A clock hangs in Room 342 of the Dirksen Senate Office Building—the room where tomorrow at 10:00 am the Republican leadership of the Senate Homeland Security and Government Affairs Committee will convene its first antiregulatory circus hearing of the new Congress. Below that clock, the hearing will play out according to a now-familiar script: the Republican members will cite vague constituent concerns about the regulatory system harming their families and businesses; the three industry shills invited by the majority will rehash the same tired and unsubstantiated arguments about how regulations are a drain on the economy; and, by the hearing’s end, a consensus will emerge among the Republican members and their hand-picked witnesses that drastic reforms of the regulatory system are in order. Along the way, hands will be wrung, fists will be pounded, and vitriol will be spewed. Something must be done, they’ll exclaim. That something will assuredly involve more rulemaking procedures that would increase corporations’ already tight grip on the rulemaking process and more lookback procedures for existing regulations that will tie up agencies in knots and waste their dwindling resources.
Meanwhile that clock in Room 342, the one looming just over the Republican members’ heads, will keep ticking. Tick tick tick. As each second passes, the country’s most pressing problems will remain unaddressed. We’ll be no closer to securing funding for transportation infrastructure, which is due to run out in May. We’ll be no closer to tackling the existential threat of global climate change or the stagnant wages that are holding back millions of American families. Most astonishingly of all for the members of the Senate Homeland Security Committee, with each tick, we’ll be one second closer to a shutdown of the Department of Homeland Security set to take place this Friday when the agency’s funding officially expires. Tick tick tick.
Frankly, the timing of this hearing couldn’t be worse for the congressional Republicans who are singularly responsible for the unnecessary game of chicken with the Department of Homeland Security’s funding. But, if they are going to go through with it, at least they should endeavor to not make it a complete waste of everyone’s precious time.
The Republican committee members are right that the regulatory system is not functioning as well as it could, but their diagnosis of the problem—and the remedies they prescribe as a result—are grossly off the mark. Over the last 30-plus years, the rulemaking process has become increasingly captured by corporate interests that are intent on avoiding any public accountability, including through compliance with any regulatory safeguards they find inconvenient to their bottom line. For example, while the rulemaking process was intended to follow a pluralistic model in which agencies would develop new rules based on input from a variety of public stakeholders, industry has been able to leverage its superior resources to dominate these public input processes with the result of diluting and marginalizing the public’s voice. While regulations are supposed to be grounded in the best available science, industry has succeeded in degrading the scientific method into something more reminiscent of “Calvinball,” manufacturing uncertainty to suit its own ends by keeping the rules of the game in a constant state of flux.
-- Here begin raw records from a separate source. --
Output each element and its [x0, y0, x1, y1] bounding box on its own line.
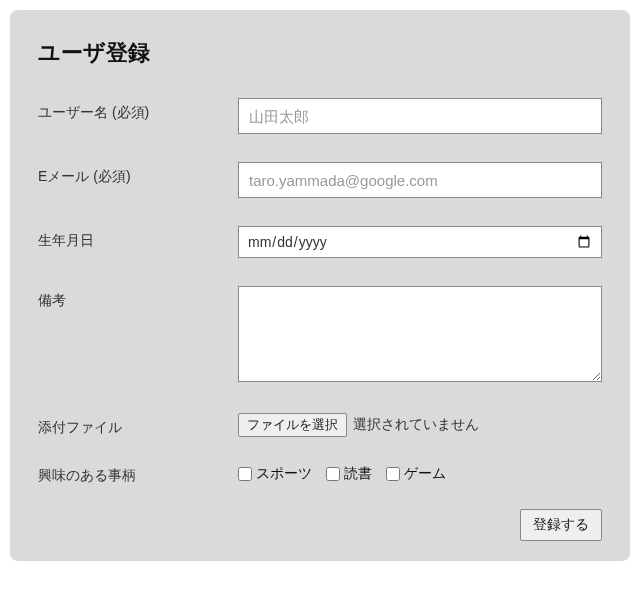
- birthday-row: 生年月日: [38, 226, 602, 258]
- email-row: Eメール (必須): [38, 162, 602, 198]
- attachment-label: 添付ファイル: [38, 413, 238, 437]
- username-field-wrap: [238, 98, 602, 134]
- interest-label-sports: スポーツ: [256, 465, 312, 483]
- file-control: ファイルを選択 選択されていません: [238, 413, 602, 437]
- email-input[interactable]: [238, 162, 602, 198]
- interest-label-games: ゲーム: [404, 465, 446, 483]
- interests-checkbox-group: スポーツ 読書 ゲーム: [238, 461, 602, 483]
- interests-row: 興味のある事柄 スポーツ 読書 ゲーム: [38, 461, 602, 485]
- interest-option-games[interactable]: ゲーム: [386, 465, 446, 483]
- interests-label: 興味のある事柄: [38, 461, 238, 485]
- form-title: ユーザ登録: [38, 38, 602, 68]
- birthday-input[interactable]: [238, 226, 602, 258]
- attachment-row: 添付ファイル ファイルを選択 選択されていません: [38, 413, 602, 437]
- attachment-field-wrap: ファイルを選択 選択されていません: [238, 413, 602, 437]
- email-field-wrap: [238, 162, 602, 198]
- notes-field-wrap: [238, 286, 602, 385]
- file-select-button[interactable]: ファイルを選択: [238, 413, 347, 437]
- notes-textarea[interactable]: [238, 286, 602, 382]
- username-input[interactable]: [238, 98, 602, 134]
- email-label: Eメール (必須): [38, 162, 238, 186]
- interest-checkbox-games[interactable]: [386, 467, 400, 481]
- interest-checkbox-sports[interactable]: [238, 467, 252, 481]
- interest-option-reading[interactable]: 読書: [326, 465, 372, 483]
- notes-row: 備考: [38, 286, 602, 385]
- interest-option-sports[interactable]: スポーツ: [238, 465, 312, 483]
- birthday-field-wrap: [238, 226, 602, 258]
- interests-field-wrap: スポーツ 読書 ゲーム: [238, 461, 602, 483]
- submit-row: 登録する: [38, 509, 602, 541]
- submit-button[interactable]: 登録する: [520, 509, 602, 541]
- username-row: ユーザー名 (必須): [38, 98, 602, 134]
- interest-checkbox-reading[interactable]: [326, 467, 340, 481]
- username-label: ユーザー名 (必須): [38, 98, 238, 122]
- user-registration-form: ユーザ登録 ユーザー名 (必須) Eメール (必須) 生年月日 備考 添付ファイ…: [10, 10, 630, 561]
- birthday-label: 生年月日: [38, 226, 238, 250]
- notes-label: 備考: [38, 286, 238, 310]
- interest-label-reading: 読書: [344, 465, 372, 483]
- file-status-text: 選択されていません: [353, 416, 479, 434]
Here’s just a sample of the real problems afflicting the U.S. regulatory system that should be discussed at tomorrow’s hearing, but won’t be:
Restoring balance to the public input processes—including notice and comment—which industry now dominates to the near exclusion of the public interest;
Addressing the problem of “information capture,” or industry’s tactic of overwhelming agencies with redundant, irrelevant, and incorrect “information” throughout the rulemaking process;
Reversing the acute “ossification” of the rulemaking process by the addition of ever more procedural and analytical requirements that delay safeguards, waste resources, and provide industry with more opportunities to dominate the development of pending rulemakings;
Rooting out the use of “blood sport” tactics to influence pending rulemakings—or strategies used by regulated industries and their conservative allies in government that exist outside of the traditional rulemaking process, including public relations campaigns, intense congressional hearings, and appropriations riders;
Mitigating institutionalized political interference in rulemakings that is brought to bear through the White House’s non-transparent centralized regulatory review functions; and
Insulating agency science against political and industry interference.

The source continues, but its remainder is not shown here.